Oltre a uno splendido Markkanen al di là dell’1 su 8 da 3 e al solito Jantunen di questa meravigliosa stagione che continua per l’ex giocatore di Treviso, è da sottolineare il contributo del supporting cast che non ti aspetti. Da un lato il giovane - classe 2004 - Miro Little, che non è andato lontanissimo dalla tripla doppia (13+8+6) contro avversari dal grande pedigree, dall’altro il match winner nel finale, quell’Elias Valtonen che si è preso la scena con gli otto punti consecutivi che hanno spalancato le porte del paradiso per i finlandesi. Un exploit, quello del giocatore di Granada, reso ancora più sorprendente dal fatto che a Tampere aveva chiuso con soltanto una tripla segnata (su 8 tentate) in cinque partite.
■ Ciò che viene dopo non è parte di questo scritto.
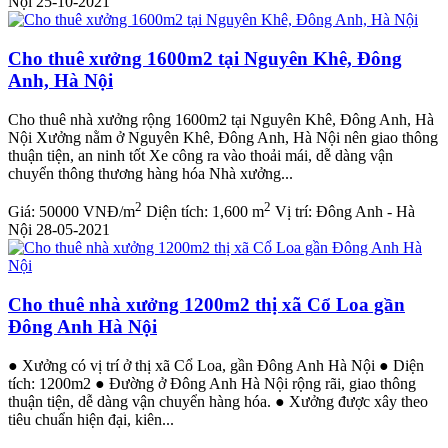
Nội
25-10-2021
Cho thuê xưởng 1600m2 tại Nguyên Khê, Đông
Anh, Hà Nội
Cho thuê nhà xưởng rộng 1600m2 tại Nguyên Khê, Đông Anh, Hà
Nội Xưởng nằm ở Nguyên Khê, Đông Anh, Hà Nội nên giao thông
thuận tiện, an ninh tốt Xe công ra vào thoải mái, dễ dàng vận
chuyển thông thương hàng hóa Nhà xưởng...
2
2
Giá:
50000 VNĐ/m
Diện tích:
1,600 m
Vị trí:
Đông Anh - Hà
Nội
28-05-2021
Cho thuê nhà xưởng 1200m2 thị xã Cổ Loa gần
Đông Anh Hà Nội
● Xưởng có vị trí ở thị xã Cổ Loa, gần Đông Anh Hà Nội ● Diện
tích: 1200m2 ● Đường ở Đông Anh Hà Nội rộng rãi, giao thông
thuận tiện, dễ dàng vận chuyển hàng hóa. ● Xưởng được xây theo
tiêu chuẩn hiện đại, kiên...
A sfidare la Finlandia mercoledì pomeriggio (dalle 16 ora italiana) ci sarà l’altra squadra che non ti aspetti, l’unica arrivata quarta nel proprio girone a superare la vincitrice di un raggruppamento. Dopo la sorprendente e splendida vittoria iniziale sulla Spagna, la Georgia aveva sofferto negli atti successivi del girone di Limassol anche a causa delle rotazioni ridotte e delle condizioni deficitarie di Shengelia. I netti ko contro Italia (nel secondo tempo) e Grecia (mai in partita) erano stati seguiti dalla vittoria su Cipro e da una sconfitta amara contro la Bosnia, sempre a inseguire nel punteggio ma respinta nel finale dopo una grande rimonta dal -16. Arrivata a Riga grazie al ko della Spagna contro la Grecia, la squadra di Džikić (e dell’italiano Marco Esposito, da due anni nel coaching staff dell’allenatore serbo) ha fatto valere la sua superiorità fisica e sotto canestro contro una Francia resa ancora più spuntata da inesperienza dei suoi giovani e assenze tra i lunghi, aspetto amplificato dopo l’infortunio a Katowice di Sarr.
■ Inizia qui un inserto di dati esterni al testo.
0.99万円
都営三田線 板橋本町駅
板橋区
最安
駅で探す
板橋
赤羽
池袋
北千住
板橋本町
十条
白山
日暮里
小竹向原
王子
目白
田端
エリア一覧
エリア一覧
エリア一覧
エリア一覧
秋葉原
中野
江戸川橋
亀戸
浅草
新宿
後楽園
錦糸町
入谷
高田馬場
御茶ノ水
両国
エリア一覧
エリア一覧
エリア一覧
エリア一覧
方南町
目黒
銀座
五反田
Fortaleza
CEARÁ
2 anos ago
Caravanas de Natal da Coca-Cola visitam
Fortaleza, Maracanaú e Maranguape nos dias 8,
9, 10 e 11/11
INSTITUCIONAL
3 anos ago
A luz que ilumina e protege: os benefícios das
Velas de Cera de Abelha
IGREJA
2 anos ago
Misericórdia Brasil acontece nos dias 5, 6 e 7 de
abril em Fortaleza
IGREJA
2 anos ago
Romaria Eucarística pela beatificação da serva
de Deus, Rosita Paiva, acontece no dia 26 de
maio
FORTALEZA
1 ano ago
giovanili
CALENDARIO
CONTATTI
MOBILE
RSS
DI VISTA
Cruciale per il raggiungimento di un risultato storico è stato l’avere ritrovato il miglior Shengelia, capace di dominare il confronto diretto con Yabusele e attingere alle stille di energia residua dopo una preparazione resa complicata dai problemi cardiaci accusati in estate. All’MVP delle ultime Finali Scudetto italiane si è aggiunto il miglior Kamar Baldwin visto finora con la maglia georgiana: l’ex Trento è stato finalizzatore eccellente (24 con 8/10 al tiro) e ha aggiunto pericolosità sugli esterni a una squadra che non può vivere solo dei suoi (ottimi) lunghi per essere competitiva. La differenza nelle percentuali dall’arco (10/18 la Georgia, 6/36 la Francia) è stata chiaramente decisiva, ma la squadra di Fauthoux ha condotto per soltanto 3’51” del pomeriggio lettone, complicandosi la vita e subendo un’uscita anticipata dal torneo che non fa necessariamente male ma che dimostra come il lavoro da fare, in ottica 2027 e 2028, sia comunque tanto. E che soprattutto, con due squadre che mercoledì giocheranno per la prima semifinale europea nella loro storia, come nulla di questo EuroBasket 2025 possa essere dato per scontato.